The US’s Federal Reserve won’t rule out such a policy, but doesn’t plan on it either. Legalities have to be sorted out. Also we’re in recovery.
Naturally, low rates get passed on to consumers: I understand that Swiss banks pay negative rates, but I am not sure. In the US those with lowish balances pay monthly fees on zero interest rate checking accounts, so there’s nothing stopping them from charging per dollar deposited AFAIK.
I say the central banks are grasping at straws. It’s time to stop the Chinese water torture and plan a helicopter drop. As a joke, that means dropping cash out of helicopters. As a not-joke it means increasing the money supply by simply writing a check out to every citizen. And keep writing checks until you hit some sort of benchmark such as -yes- 3% core inflation. Call it a tax cut if that floats your boat. Issue new bonds and have the central bank purchase them.
The US had inflation higher than 3% prior to 1997 and there were no complaints. From 1985-1991 core inflation fluctuated in the 4-6% range, and there were… very few complaints. Under Nixon, core inflation hit 7% in 1970 and double digits after 1974. It didn’t come under control until Carter appointed Paul Volcker to head the Federal Reserve in October 1979. I’m not calling for a return to double digits. Again: 3%. Because enough is enough: it’s time to stop screwing around. Also, if you have an infrastructure deficit, spend money on that. Core inflation chart: https://research.stlouisfed.org/fred2/series/CORESTICKM159SFRBATL
What if they overshoot? What if they hit 5% or 6% core inflation? Well, so what? Central banks know how to get inflation down. Raise overnight interest rates so that they are 2-3% above the inflation rate. That can involve recession if they do it too rapidly. But the worst case scenarios are superior to another lost decade. And I don’t think they have to happen anyway.
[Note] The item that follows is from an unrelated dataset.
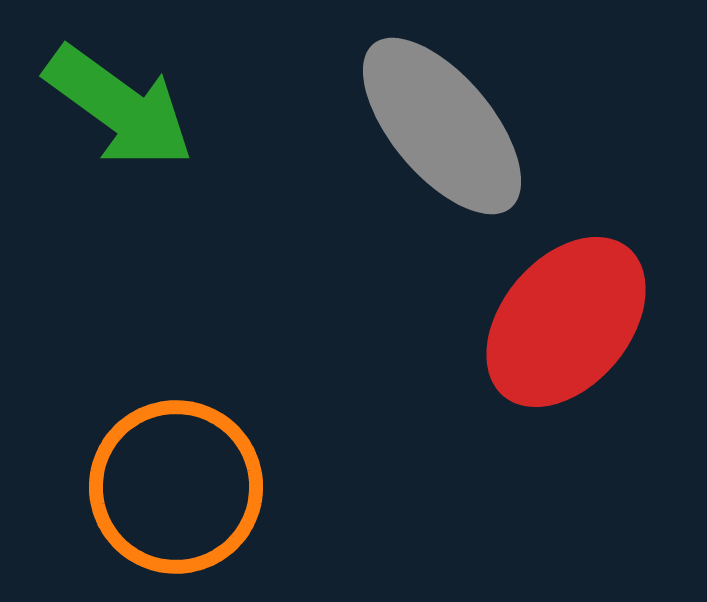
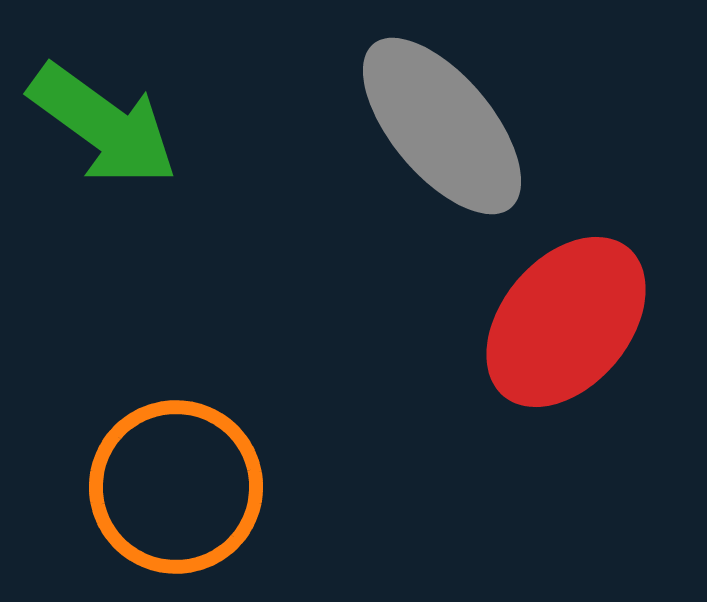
green arrow: moved 16 px left, 18 px down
This will require legislative action and coordination across branches of government. I call upon world leaders of the developed world to put down their donuts and start making phone calls. Also, ignore the views of inflation hysterics with awful track records. I call upon the world’s citizenry to point and laugh at them, starting with this message board (in a GD-worthy manner of course). It’s for the good of the world.